Gabriel avanzó un paso, la mirada fija, casi desafiante.
—Porque aquí no se trata de ser el bueno, Marcos. Se trata de ser el menos débil.
Marcos respiró hondo, tratando de mantener la compostura, pero el filo de sus palabras volvió a clavarse:
—Si te parece fortaleza pisotear lo que para otros todavía tiene valor, entonces eres más frágil de lo que aparentas.
Gabriel sonrió ladeado, con un brillo irónico en los ojos.
—Vaya discurso, Marcos. Te felicito. Si tanto te conmueve la pureza de Evelin, deberías pensarlo dos veces antes de mirarla como si quisieras salvarla de mí.
El silencio fue pesado. Marcos lo observó con dureza, pero no respondió. Simplemente tomó su chaqueta del respaldo de la silla y se la puso con calma contenida.
—¿Sales? —preguntó Gabriel, con un dejo de burla.
—Sí —respondió Marcos, sin mirarlo—. Voy a depositar en el banco tu maldito pagaré.
Cuando se dispuso a salir, y pasaba junto a él, lo chocó a propósito con el hombro.
—Muévete.
El gesto crispó a Gabriel. Lo sujetó de golpe por el brazo, con firmeza, haciéndolo detenerse. Su voz sonó baja, pero cargada de amenaza.
—Cuida tu comportamiento.
Marcos bajó la mirada hacia la mano que lo sujetaba, luego alzó los ojos hasta encontrarse con los de él. Con una calma cortante dijo:
—Suéltame.
Los dedos de Gabriel permanecieron aferrados un instante más, lo bastante para dejar claro que no toleraba desplantes. Sin embargo, al sostener la mirada firme de Marcos, terminó por soltarlo con un gesto seco.
Marcos acomodó la manga de su chaqueta con calma, como si nada hubiera pasado, y siguió hacia la puerta sin volver a mirarlo. Gabriel lo observó alejarse, la mandíbula apretada, sintiendo que aquel roce había encendido una chispa peligrosa.

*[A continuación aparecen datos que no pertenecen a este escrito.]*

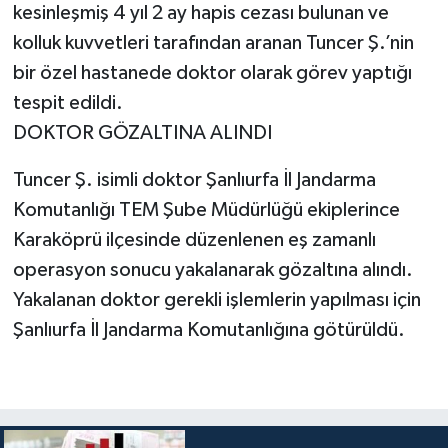
kesinleşmiş 4 yıl 2 ay hapis cezası bulunan ve
kolluk kuvvetleri tarafından aranan Tuncer Ş.’nin
bir özel hastanede doktor olarak görev yaptığı
tespit edildi.
DOKTOR GÖZALTINA ALINDI
Tuncer Ş. isimli doktor Şanlıurfa İl Jandarma
Komutanlığı TEM Şube Müdürlüğü ekiplerince
Karaköprü ilçesinde düzenlenen eş zamanlı
operasyon sonucu yakalanarak gözaltına alındı.
Yakalanan doktor gerekli işlemlerin yapılması için
Şanlıurfa İl Jandarma Komutanlığına götürüldü.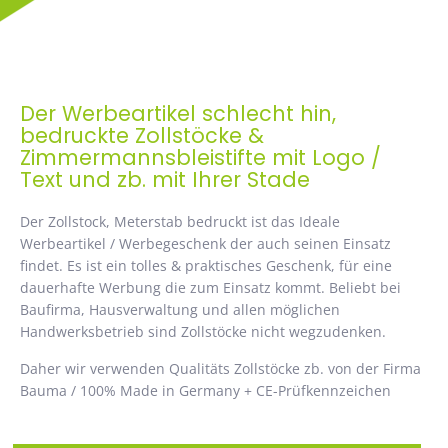
Der Werbeartikel schlecht hin,
bedruckte Zollstöcke &
Zimmermannsbleistifte mit Logo /
Text und zb. mit Ihrer Stade
Der Zollstock, Meterstab bedruckt ist das Ideale
Werbeartikel / Werbegeschenk der auch seinen Einsatz
findet. Es ist ein tolles & praktisches Geschenk, für eine
dauerhafte Werbung die zum Einsatz kommt. Beliebt bei
Baufirma, Hausverwaltung und allen möglichen
Handwerksbetrieb sind Zollstöcke nicht wegzudenken.
Daher wir verwenden Qualitäts Zollstöcke zb. von der Firma
Bauma / 100% Made in Germany + CE-Prüfkennzeichen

La habitación finalmente quedó en silencio, impregnada de la tensión que ninguno de los dos se había permitido liberar.
Cuando Gabriel regresó a su cuarto, al abrir, se quedó apoyado contra el marco de la puerta, observando en silencio. Evelin aún dormía entre las sábanas revueltas, ahora con el pecho descubierto, sus senos expuestos al aire tibio de la mañana. Una oleada de deseo lo recorrió de inmediato; en ella había algo que lo encendía sin tregua, un fuego que, por más que lo hubiera buscado durante la noche, aún no parecía extinguirse.
Con una sonrisa torcida, se deslizó de nuevo hacia la cama. Se tendió a su lado, dejó que su mano recorriera la curva de su cintura y apretó suavemente su piel hasta que Evelin se movió entre sueños. Ella abrió los ojos despacio, lo encontró mirándola con intensidad y sonrió. Gabriel aprovechó el instante para atraerla contra su cuerpo, dejándole sentir con claridad la firme presión de su erección que insistía, exigente, en reclamarla otra vez. Evelin dejó escapar una risa suave, breve, antes de rendirse a su cercanía, y los dos volvieron a entregarse con voracidad.
….
El sol ya estaba en lo alto cuando se encontraban en el comedor. La mesa estaba servida con platos sencillos, y Evelin, animada, lo escuchaba con genuino interés.
—¿Y entonces? —preguntó ella, apoyando el mentón en una mano—, ¿qué diferencia hay entre dejar fermentar el vino en barricas de roble o en toneles de acero?